→ Exercise objective
The output has to be the full set of records, reproduced exactly, minus any picture.

Stored data

-- -- --

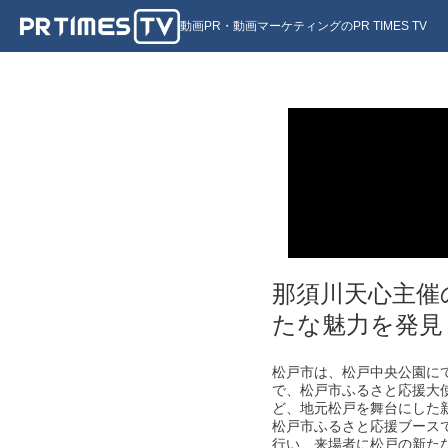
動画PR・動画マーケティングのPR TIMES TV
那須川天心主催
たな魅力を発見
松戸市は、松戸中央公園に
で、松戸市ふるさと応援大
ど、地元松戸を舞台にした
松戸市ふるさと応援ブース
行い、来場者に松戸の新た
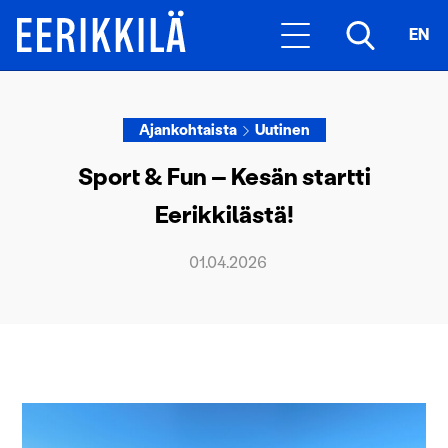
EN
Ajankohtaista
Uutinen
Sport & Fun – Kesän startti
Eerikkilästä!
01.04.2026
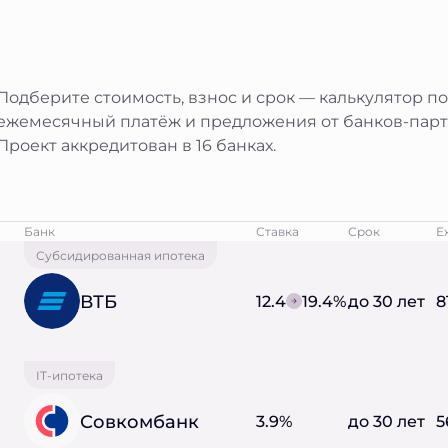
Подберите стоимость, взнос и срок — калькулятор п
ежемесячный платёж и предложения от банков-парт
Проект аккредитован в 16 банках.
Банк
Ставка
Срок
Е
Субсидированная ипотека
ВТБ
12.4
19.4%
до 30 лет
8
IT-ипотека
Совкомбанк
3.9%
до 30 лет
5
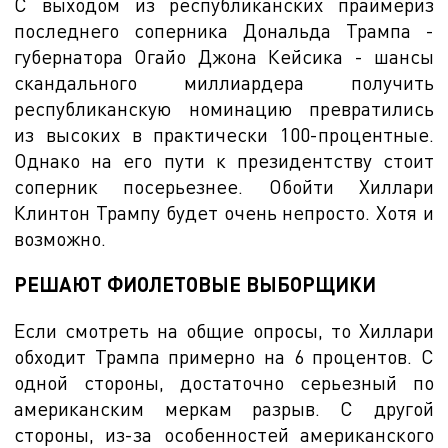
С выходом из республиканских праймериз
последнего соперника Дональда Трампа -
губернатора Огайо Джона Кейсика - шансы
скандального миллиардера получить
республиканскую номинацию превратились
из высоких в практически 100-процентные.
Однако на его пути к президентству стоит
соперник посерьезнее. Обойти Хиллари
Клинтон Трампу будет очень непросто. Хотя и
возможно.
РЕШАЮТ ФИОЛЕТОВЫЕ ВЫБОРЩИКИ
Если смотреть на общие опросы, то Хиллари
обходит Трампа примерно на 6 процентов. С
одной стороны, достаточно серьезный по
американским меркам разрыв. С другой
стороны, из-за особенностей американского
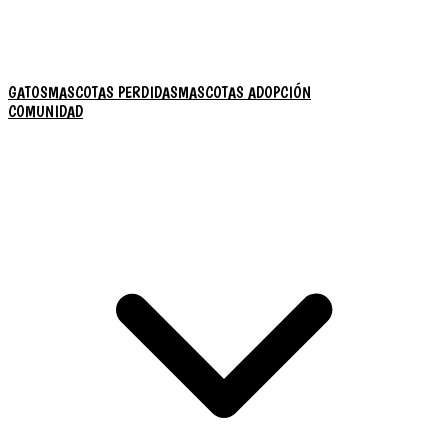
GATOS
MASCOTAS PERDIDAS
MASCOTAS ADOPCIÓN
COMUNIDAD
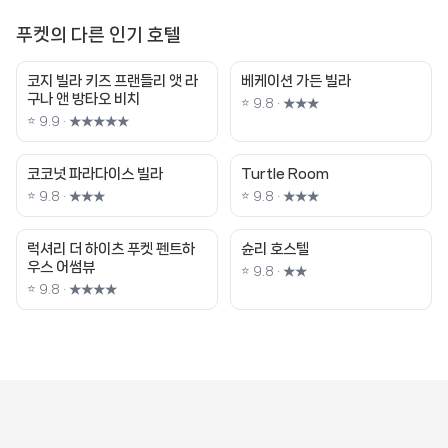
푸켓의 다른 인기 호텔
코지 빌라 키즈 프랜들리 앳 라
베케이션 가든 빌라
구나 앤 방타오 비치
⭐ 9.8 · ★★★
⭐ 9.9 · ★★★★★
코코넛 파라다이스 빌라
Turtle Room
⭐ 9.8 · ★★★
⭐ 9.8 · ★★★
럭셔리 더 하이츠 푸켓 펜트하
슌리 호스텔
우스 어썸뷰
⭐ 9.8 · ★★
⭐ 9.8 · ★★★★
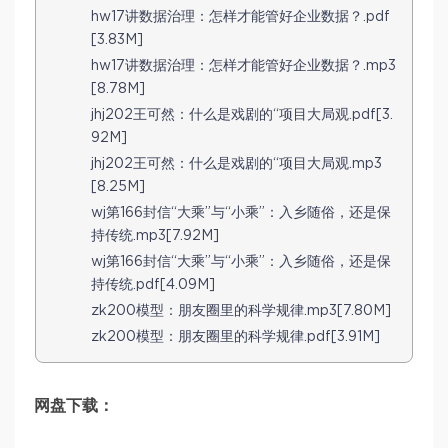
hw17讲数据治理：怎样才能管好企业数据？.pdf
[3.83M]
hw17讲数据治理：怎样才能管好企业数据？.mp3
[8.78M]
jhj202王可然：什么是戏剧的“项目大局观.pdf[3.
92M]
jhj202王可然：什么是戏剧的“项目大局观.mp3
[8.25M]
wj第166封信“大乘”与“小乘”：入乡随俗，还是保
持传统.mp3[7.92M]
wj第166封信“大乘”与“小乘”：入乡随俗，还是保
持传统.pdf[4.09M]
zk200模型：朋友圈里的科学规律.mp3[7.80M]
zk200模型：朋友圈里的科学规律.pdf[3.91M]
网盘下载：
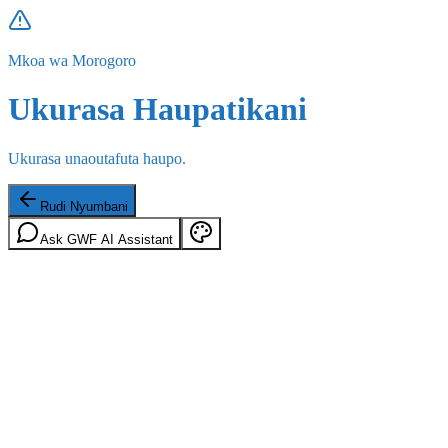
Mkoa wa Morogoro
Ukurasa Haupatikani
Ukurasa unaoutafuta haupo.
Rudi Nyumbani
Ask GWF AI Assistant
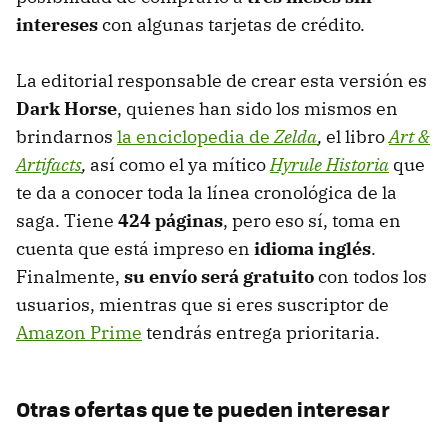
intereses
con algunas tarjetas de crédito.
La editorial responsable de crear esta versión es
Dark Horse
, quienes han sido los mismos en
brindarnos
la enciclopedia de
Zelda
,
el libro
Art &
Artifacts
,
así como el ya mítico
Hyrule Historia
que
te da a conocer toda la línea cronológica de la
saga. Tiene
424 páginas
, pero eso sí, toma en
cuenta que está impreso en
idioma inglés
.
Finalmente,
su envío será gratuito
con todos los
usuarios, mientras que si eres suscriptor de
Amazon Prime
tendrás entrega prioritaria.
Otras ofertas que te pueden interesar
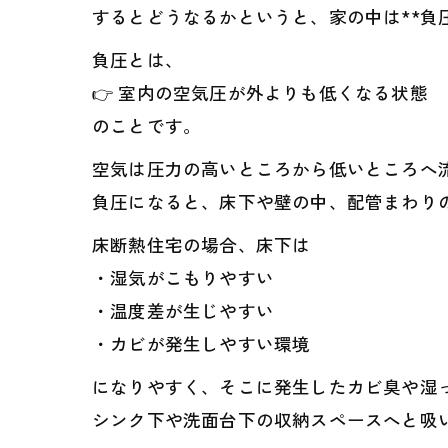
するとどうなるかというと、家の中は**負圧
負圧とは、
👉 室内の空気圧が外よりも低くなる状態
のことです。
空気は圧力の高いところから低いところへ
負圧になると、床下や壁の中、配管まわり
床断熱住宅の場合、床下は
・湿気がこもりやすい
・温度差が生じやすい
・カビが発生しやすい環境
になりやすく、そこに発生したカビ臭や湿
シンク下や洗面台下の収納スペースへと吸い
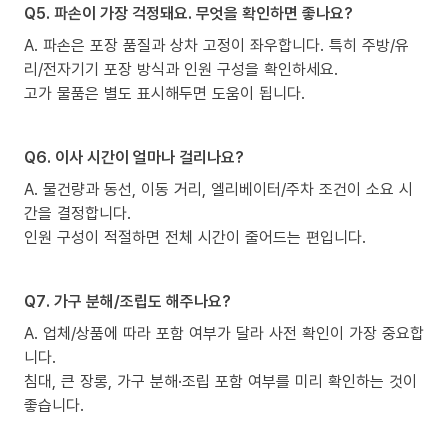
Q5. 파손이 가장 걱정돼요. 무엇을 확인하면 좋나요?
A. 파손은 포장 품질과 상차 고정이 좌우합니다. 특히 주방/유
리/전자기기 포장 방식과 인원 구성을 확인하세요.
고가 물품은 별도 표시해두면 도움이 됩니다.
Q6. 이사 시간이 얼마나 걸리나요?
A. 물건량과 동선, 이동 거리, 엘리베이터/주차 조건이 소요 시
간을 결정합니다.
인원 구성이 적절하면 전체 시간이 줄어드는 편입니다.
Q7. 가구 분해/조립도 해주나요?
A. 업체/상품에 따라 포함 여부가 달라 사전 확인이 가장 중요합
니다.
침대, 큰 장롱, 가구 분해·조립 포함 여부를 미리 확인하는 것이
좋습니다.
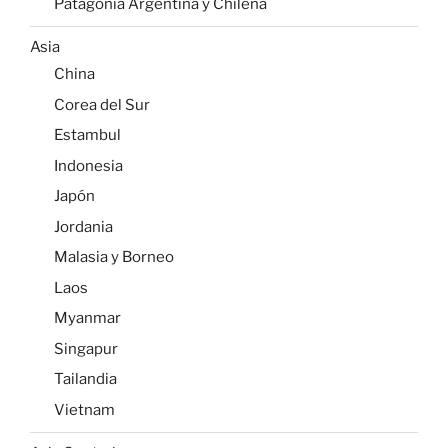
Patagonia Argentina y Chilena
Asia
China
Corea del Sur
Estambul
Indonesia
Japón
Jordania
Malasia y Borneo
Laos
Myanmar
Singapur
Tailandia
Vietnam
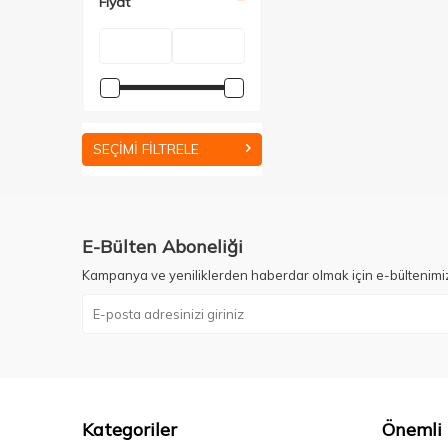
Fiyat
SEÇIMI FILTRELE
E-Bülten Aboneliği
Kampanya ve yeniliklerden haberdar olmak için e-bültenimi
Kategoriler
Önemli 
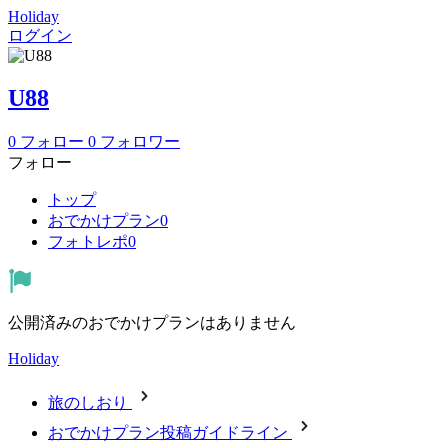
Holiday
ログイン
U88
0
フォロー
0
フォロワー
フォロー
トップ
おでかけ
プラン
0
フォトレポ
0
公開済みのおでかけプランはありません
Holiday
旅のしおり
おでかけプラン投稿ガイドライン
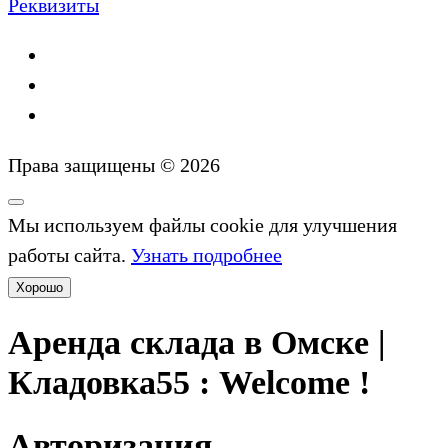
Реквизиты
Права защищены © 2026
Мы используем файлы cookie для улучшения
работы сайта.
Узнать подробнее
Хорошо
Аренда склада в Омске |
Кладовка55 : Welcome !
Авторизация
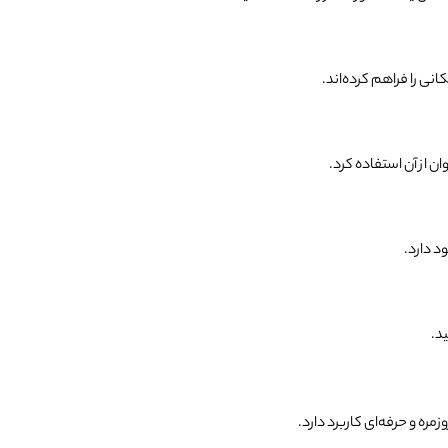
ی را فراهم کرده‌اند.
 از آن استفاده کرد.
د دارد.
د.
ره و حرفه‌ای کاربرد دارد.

-- -- --

→ Output of the task
動画PR・動画マーケティングのPR TIMES TV
那須川天心主催
たな魅力を発見
松戸市は、松戸中央公園に
で、松戸市ふるさと応援大
ど、地元松戸を舞台にした
松戸市ふるさと応援ブース
行い、来場者に松戸の新た
EN
Ajankohtaista
Uutinen
Sport & Fun – Kesän startti
Eerikkilästä!
01.04.2026
Подберите стоимость, взнос и срок — калькулятор п
ежемесячный платёж и предложения от банков-парт
Проект аккредитован в 16 банках.
Банк
Ставка
Срок
Е
Субсидированная ипотека
ВТБ
12.4
19.4%
до 30 лет
8
IT-ипотека
Совкомбанк
3.9%
до 30 лет
5
С выходом из республиканских праймериз
последнего соперника Дональда Трампа -
губернатора Огайо Джона Кейсика - шансы
скандального миллиардера получить
республиканскую номинацию превратились
из высоких в практически 100-процентные.
Однако на его пути к президентству стоит
соперник посерьезнее. Обойти Хиллари
Клинтон Трампу будет очень непросто. Хотя и
возможно.
РЕШАЮТ ФИОЛЕТОВЫЕ ВЫБОРЩИКИ
Если смотреть на общие опросы, то Хиллари
обходит Трампа примерно на 6 процентов. С
одной стороны, достаточно серьезный по
американским меркам разрыв. С другой
стороны, из-за особенностей американского
GATOS
MASCOTAS PERDIDAS
MASCOTAS ADOPCIÓN
COMUNIDAD
푸켓의 다른 인기 호텔
코지 빌라 키즈 프랜들리 앳 라
베케이션 가든 빌라
구나 앤 방타오 비치
⭐ 9.8 · ★★★
⭐ 9.9 · ★★★★★
코코넛 파라다이스 빌라
Turtle Room
⭐ 9.8 · ★★★
⭐ 9.8 · ★★★
럭셔리 더 하이츠 푸켓 펜트하
슌리 호스텔
우스 어썸뷰
⭐ 9.8 · ★★
⭐ 9.8 · ★★★★
hw17讲数据治理：怎样才能管好企业数据？.pdf
[3.83M]
hw17讲数据治理：怎样才能管好企业数据？.mp3
[8.78M]
jhj202王可然：什么是戏剧的“项目大局观.pdf[3.
92M]
jhj202王可然：什么是戏剧的“项目大局观.mp3
[8.25M]
wj第166封信“大乘”与“小乘”：入乡随俗，还是保
持传统.mp3[7.92M]
wj第166封信“大乘”与“小乘”：入乡随俗，还是保
持传统.pdf[4.09M]
zk200模型：朋友圈里的科学规律.mp3[7.80M]
zk200模型：朋友圈里的科学规律.pdf[3.91M]
网盘下载：
Mkoa wa Morogoro
Ukurasa Haupatikani
Ukurasa unaoutafuta haupo.
Rudi Nyumbani
Ask GWF AI Assistant
intereses
con algunas tarjetas de crédito.
La editorial responsable de crear esta versión es
Dark Horse
, quienes han sido los mismos en
brindarnos
la enciclopedia de
Zelda
,
el libro
Art &
Artifacts
,
así como el ya mítico
Hyrule Historia
que
te da a conocer toda la línea cronológica de la
saga. Tiene
424 páginas
, pero eso sí, toma en
cuenta que está impreso en
idioma inglés
.
Finalmente,
su envío será gratuito
con todos los
usuarios, mientras que si eres suscriptor de
Amazon Prime
tendrás entrega prioritaria.
Otras ofertas que te pueden interesar
するとどうなるかというと、家の中は**負圧
負圧とは、
👉 室内の空気圧が外よりも低くなる状態
のことです。
空気は圧力の高いところから低いところへ
負圧になると、床下や壁の中、配管まわり
床断熱住宅の場合、床下は
・湿気がこもりやすい
・温度差が生じやすい
・カビが発生しやすい環境
になりやすく、そこに発生したカビ臭や湿
シンク下や洗面台下の収納スペースへと吸い
Q5. 파손이 가장 걱정돼요. 무엇을 확인하면 좋나요?
A. 파손은 포장 품질과 상차 고정이 좌우합니다. 특히 주방/유
리/전자기기 포장 방식과 인원 구성을 확인하세요.
고가 물품은 별도 표시해두면 도움이 됩니다.
Q6. 이사 시간이 얼마나 걸리나요?
A. 물건량과 동선, 이동 거리, 엘리베이터/주차 조건이 소요 시
간을 결정합니다.
인원 구성이 적절하면 전체 시간이 줄어드는 편입니다.
Q7. 가구 분해/조립도 해주나요?
A. 업체/상품에 따라 포함 여부가 달라 사전 확인이 가장 중요합
니다.
침대, 큰 장롱, 가구 분해·조립 포함 여부를 미리 확인하는 것이
좋습니다.
Patagonia Argentina y Chilena
Asia
China
Corea del Sur
Estambul
Indonesia
Japón
Jordania
Malasia y Borneo
Laos
Myanmar
Singapur
Tailandia
Vietnam
Fiyat
SEÇIMI FILTRELE
E-Bülten Aboneliği
Kampanya ve yeniliklerden haberdar olmak için e-bültenimi
Kategoriler
Önemli 
Holiday
ログイン
U88
0
フォロー
0
フォロワー
フォロー
トップ
おでかけ
プラン
0
フォトレポ
0
公開済みのおでかけプランはありません
Holiday
旅のしおり
おでかけプラン投稿ガイドライン
Реквизиты
Права защищены © 2026
Мы используем файлы cookie для улучшения
работы сайта.
Узнать подробнее
Хорошо
Аренда склада в Омске |
Кладовка55 : Welcome !
Авторизация
ی را فراهم کرده‌اند.
 از آن استفاده کرد.
د دارد.
د.
ره و حرفه‌ای کاربرد دارد.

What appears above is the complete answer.